А тут и война пришла. 22 июня — в тот самый день и месяц, когда увели отца в 1937 году. Запомнила этот день навеки. Пришла война для нас, студентов, совсем неожиданно. Узнали днем на занятиях, и мальчишки тут же побежали записываться добровольцами, но студентов пока не брали, а мы, девчонки, тоже сразу в медсестры. Все происходило с невероятной быстротой, но ощущения скорого конца войны не было. Нет, нам казалось, что долго-долго никаких мирных дней не увидим. Не помню, чтобы вслух выражали признаки особого патриотизма, произносили речи. Нет. Просто пошли записываться добровольцами. Больше задела, и очень сильно, отмена стипендий для всех, независимо от успеваемости. Тут же многие из ребят стали искать работу, занятия пропускали, а некоторые вообще бросили институт и разъехались по домам.
Наша небольшая компания бодрилась и делала незаинтересованный вид — ну что там война, ничего, поживем еще. Иной раз собирались вместе поболтать, повеселиться, что-нибудь вкусное поесть — пока всего полно в магазинах, еще только начало. То собирались у одной подружки — квартира пустая, то у другой — в доме Нирнзее, доме примечательном, самом высоком в Москве, где длиннющие коридоры, устланные красными дорожками, и всё двери, двери, двери, а за ними отдельные маленькие квартирки [163]. В той, где мы собирались, две комнаты, отделенные аркой, и забавная маленькая кухонька. Зато вид в окно замечательный — высоко, вся Москва перед тобой. Воображаем (до чего же наивно, по-детски) «пир во время чумы». Как же, на столе пирожные и бутылка вина (вот так пир!) марки Шато Икем — якобы французское. Такого вина я больше никогда не встречала [164]. Но и этого мало. Бегаем в оперетту, в сад «Эрмитаж». Там ставят бессмертную «Сильву» Кальмана. Героиню играет известная чешская актриса с русской фамилией Стефания Петрова (только ударение на первом слоге). Отец героя — великолепный Ярон [165]. Постановка блестящая. В разгар действия — воздушная тревога. Не думайте, что все разбежались или попрятались. Нет. Вышли в сад под деревья. Тревога быстро кончилась, к счастью, и мы успешно дослушали и досмотрели любимую оперетту. Наслаждались в Художественном «Пиквиком», а в ложе справа сидел Антони Иден (лорд Эйвон) — министр иностранных дел Великобритании, нашей союзницы. Вспоминала, как с родителями смотрела «Дни Турбиных», и в ложе — наше правительство. Вспоминала, как с отцом слушали скучнейшую грузинскую оперу Палиашвили «Абесалом и Этери» в Большом, и в ложе сидел Сталин (была декада грузинской культуры).

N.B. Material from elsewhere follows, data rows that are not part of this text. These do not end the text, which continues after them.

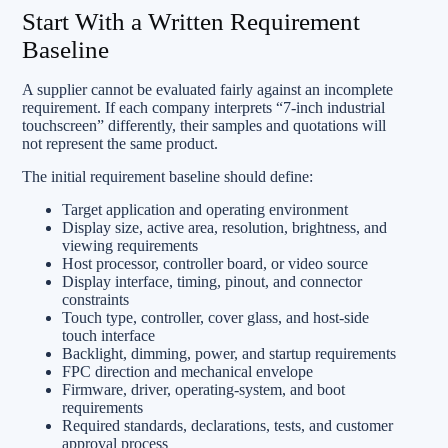
Start With a Written Requirement
Baseline
A supplier cannot be evaluated fairly against an incomplete
requirement. If each company interprets “7-inch industrial
touchscreen” differently, their samples and quotations will
not represent the same product.
The initial requirement baseline should define:
Target application and operating environment
Display size, active area, resolution, brightness, and
viewing requirements
Host processor, controller board, or video source
Display interface, timing, pinout, and connector
constraints
Touch type, controller, cover glass, and host-side
touch interface
Backlight, dimming, power, and startup requirements
FPC direction and mechanical envelope
Firmware, driver, operating-system, and boot
requirements
Required standards, declarations, tests, and customer
approval process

А тут — вовсю идет война, настигает нас.
Уже заклеивают окна бумажными полосами (от взрывной волны), ставят ящики с песком у подъездов под стенами домов — от зажигательных бомб: песок будет их гасить. Но, думаем мы, ведь их еще надо поймать и сбросить в песок, значит, придется лезть на крышу и дежурить, скорее всего ночью. Тут мы задумываемся, и особенно когда неожиданно среди ночи раздается вой сирен, лучи прожекторов скрещиваются в небе, гул летящих самолетов, выстрелы, видимо, зениток, падающие осколки непонятно чего, то ли бомб, то ли сбитых самолетов. Ужас охватывает нас, но вот и отбой дают. Что же случилось? Неужели немцы так дерзко прорвались в Москву? Да ничего не случилось — это пробная тревога. А ну-ка посмотрим, как поведут себя москвичи? Для москвичей же, особенно старшего возраста, — испытание тяжелое. У кого обморок, у кого дыхание перехватило, у кого сердечный приступ. Впоследствии мне рассказал Алексей Федорович Лосев, что его учитель по университету, близкий ему человек, уже старик, известный ученый и член академии наук СССР Николай Иванович Новосадский скончался от сердечного приступа в эту замечательную ночь имитации вражеского налета.